WORK ITEM
Copy the records below in full, keeping each word as it is but omitting the pictures.

═════ TASK MATERIAL

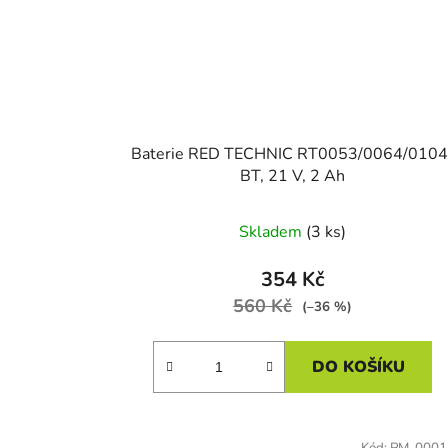
Baterie RED TECHNIC RT0053/0064/0104
BT, 21 V, 2 Ah
Skladem
(3 ks)
354 Kč
560 Kč
(–36 %)
DO KOŠÍKU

══════════

ANSWER BOX
Baterie RED TECHNIC RT0053/0064/0104
BT, 21 V, 2 Ah
Skladem
(3 ks)
354 Kč
560 Kč
(–36 %)
DO KOŠÍKU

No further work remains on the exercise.